**Requirement**
Beginning with the line that holds "R – GEMEINSAM" in the data below, give again every line through the one that holds "Altglienicke und den Berliner AK leider", exactly as written.
====== Supplied information ======
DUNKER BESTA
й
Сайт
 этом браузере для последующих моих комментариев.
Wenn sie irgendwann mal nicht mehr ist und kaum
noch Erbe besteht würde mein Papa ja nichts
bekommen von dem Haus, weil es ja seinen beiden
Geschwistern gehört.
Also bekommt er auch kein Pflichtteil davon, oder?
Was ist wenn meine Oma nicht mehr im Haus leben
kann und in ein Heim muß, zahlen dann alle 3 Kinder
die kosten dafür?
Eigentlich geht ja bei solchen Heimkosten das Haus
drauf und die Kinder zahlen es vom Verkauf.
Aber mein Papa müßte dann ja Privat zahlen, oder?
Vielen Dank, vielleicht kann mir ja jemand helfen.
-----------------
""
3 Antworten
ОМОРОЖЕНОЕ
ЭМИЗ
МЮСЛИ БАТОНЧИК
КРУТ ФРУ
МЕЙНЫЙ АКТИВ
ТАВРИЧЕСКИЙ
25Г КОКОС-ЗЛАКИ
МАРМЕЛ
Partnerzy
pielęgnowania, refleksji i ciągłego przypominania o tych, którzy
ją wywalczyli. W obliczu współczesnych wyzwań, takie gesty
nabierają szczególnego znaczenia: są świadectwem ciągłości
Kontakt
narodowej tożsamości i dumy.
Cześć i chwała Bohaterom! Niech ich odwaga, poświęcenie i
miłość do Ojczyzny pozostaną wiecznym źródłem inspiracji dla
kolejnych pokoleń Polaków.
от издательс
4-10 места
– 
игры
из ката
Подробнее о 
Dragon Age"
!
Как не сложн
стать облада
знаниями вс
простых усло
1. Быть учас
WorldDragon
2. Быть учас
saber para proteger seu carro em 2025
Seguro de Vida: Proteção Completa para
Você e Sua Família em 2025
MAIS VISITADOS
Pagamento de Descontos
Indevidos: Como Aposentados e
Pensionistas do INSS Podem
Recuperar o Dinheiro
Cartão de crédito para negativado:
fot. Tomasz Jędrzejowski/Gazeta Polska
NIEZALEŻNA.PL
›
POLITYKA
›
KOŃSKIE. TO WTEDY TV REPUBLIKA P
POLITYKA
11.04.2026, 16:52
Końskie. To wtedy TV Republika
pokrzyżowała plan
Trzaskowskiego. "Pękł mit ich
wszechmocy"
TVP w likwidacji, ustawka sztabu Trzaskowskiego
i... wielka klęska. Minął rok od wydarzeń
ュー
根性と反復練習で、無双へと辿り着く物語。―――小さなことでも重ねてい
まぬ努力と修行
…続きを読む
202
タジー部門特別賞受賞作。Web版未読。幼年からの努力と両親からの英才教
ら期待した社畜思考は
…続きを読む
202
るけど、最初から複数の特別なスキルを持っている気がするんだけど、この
======
====== Supplied information ======
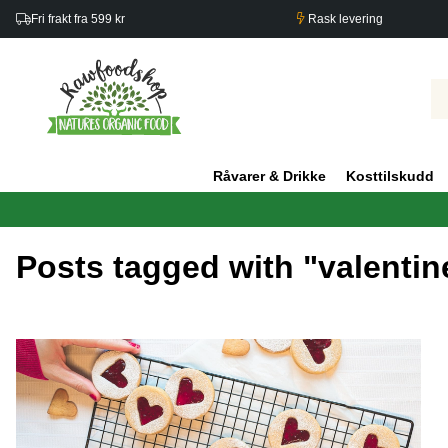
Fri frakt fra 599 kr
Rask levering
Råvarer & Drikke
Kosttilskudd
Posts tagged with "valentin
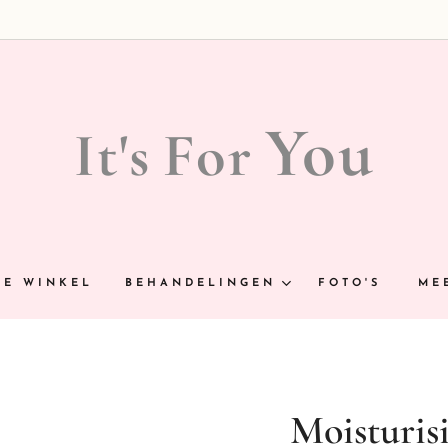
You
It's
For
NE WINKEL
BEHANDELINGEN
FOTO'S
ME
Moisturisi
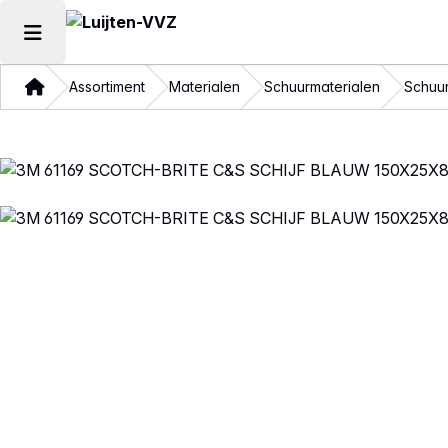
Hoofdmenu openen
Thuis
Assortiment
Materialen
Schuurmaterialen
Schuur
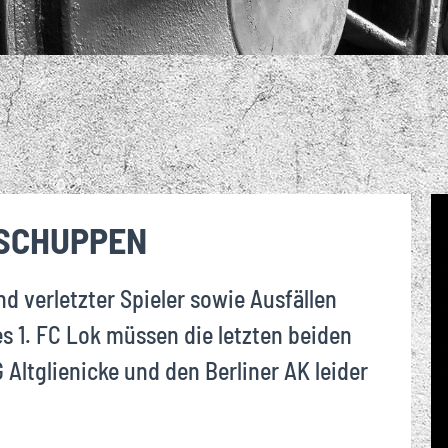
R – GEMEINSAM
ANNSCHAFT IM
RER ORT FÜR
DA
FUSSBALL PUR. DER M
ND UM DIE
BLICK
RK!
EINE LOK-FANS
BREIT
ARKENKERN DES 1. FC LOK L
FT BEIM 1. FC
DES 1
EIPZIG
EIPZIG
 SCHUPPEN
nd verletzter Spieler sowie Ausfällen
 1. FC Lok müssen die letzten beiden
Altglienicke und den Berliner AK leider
======
====== Supplied information ======
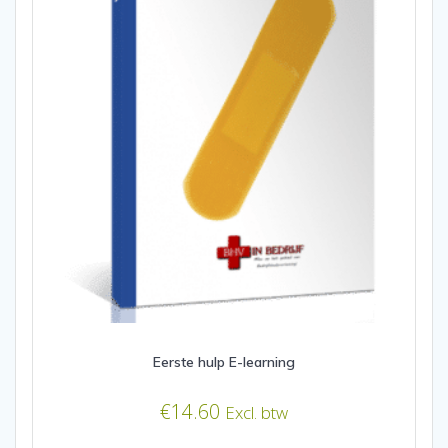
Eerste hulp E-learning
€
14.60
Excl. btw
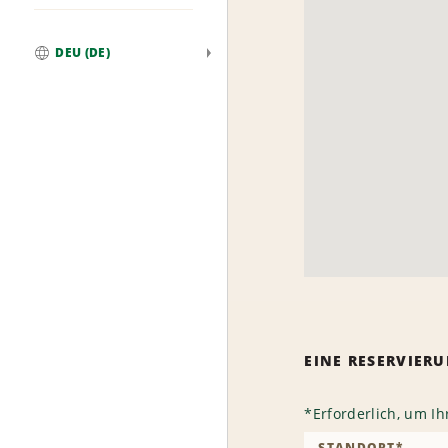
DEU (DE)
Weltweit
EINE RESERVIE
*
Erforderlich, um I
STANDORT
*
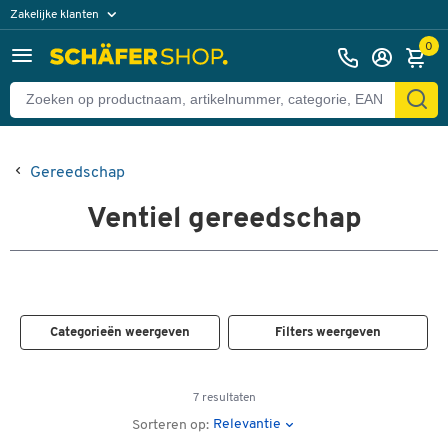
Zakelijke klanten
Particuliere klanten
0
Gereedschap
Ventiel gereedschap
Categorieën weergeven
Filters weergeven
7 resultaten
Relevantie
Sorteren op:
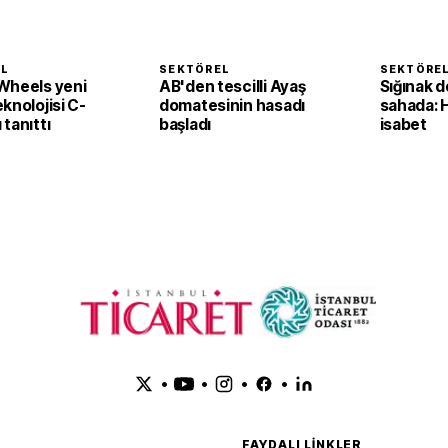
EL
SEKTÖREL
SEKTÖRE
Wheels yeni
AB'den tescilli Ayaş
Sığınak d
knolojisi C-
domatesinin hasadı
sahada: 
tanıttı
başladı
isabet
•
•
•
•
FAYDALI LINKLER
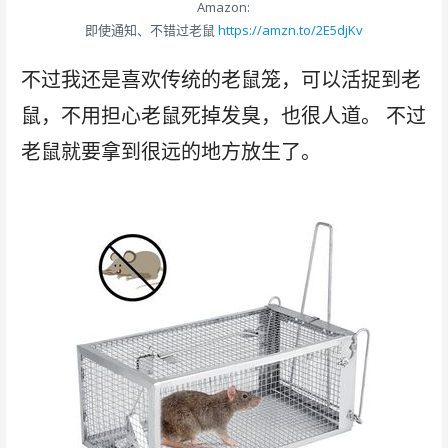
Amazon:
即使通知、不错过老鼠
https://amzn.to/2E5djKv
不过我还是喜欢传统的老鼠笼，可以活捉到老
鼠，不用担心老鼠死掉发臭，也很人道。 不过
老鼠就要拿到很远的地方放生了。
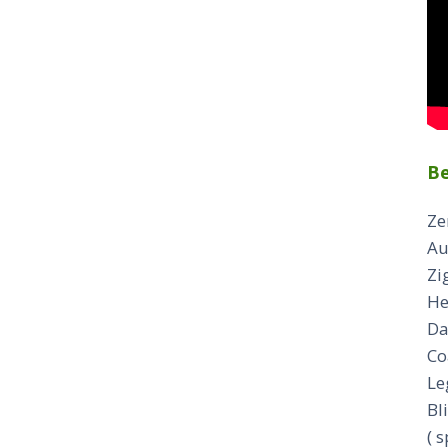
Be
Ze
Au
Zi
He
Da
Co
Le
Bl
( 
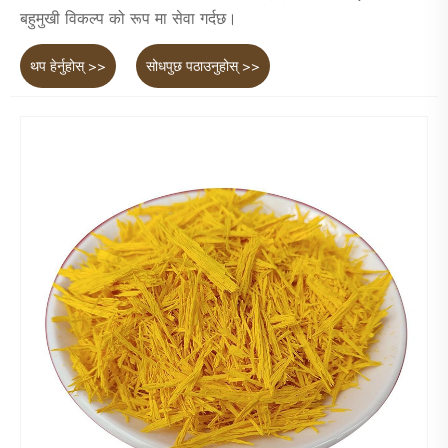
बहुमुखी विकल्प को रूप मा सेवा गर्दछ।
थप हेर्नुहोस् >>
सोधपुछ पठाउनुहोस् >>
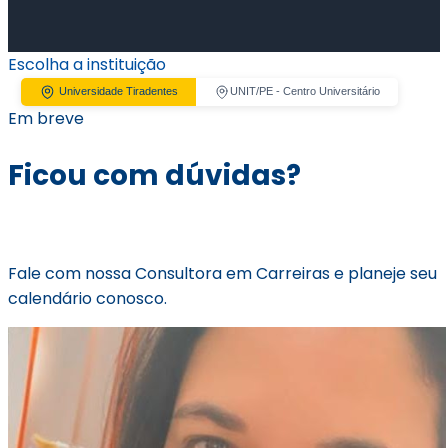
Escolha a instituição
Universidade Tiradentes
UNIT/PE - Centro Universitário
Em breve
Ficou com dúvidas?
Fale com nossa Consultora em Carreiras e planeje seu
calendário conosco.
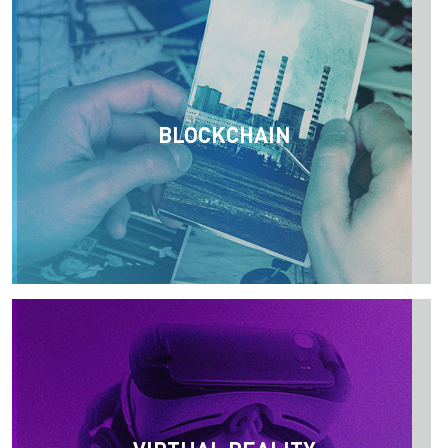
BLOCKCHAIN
======
**Solution below**
R – GEMEINSAM
ANNSCHAFT IM
RER ORT FÜR
DA
FUSSBALL PUR. DER M
ND UM DIE
BLICK
RK!
EINE LOK-FANS
BREIT
ARKENKERN DES 1. FC LOK L
FT BEIM 1. FC
DES 1
EIPZIG
EIPZIG
 SCHUPPEN
nd verletzter Spieler sowie Ausfällen
 1. FC Lok müssen die letzten beiden
Altglienicke und den Berliner AK leider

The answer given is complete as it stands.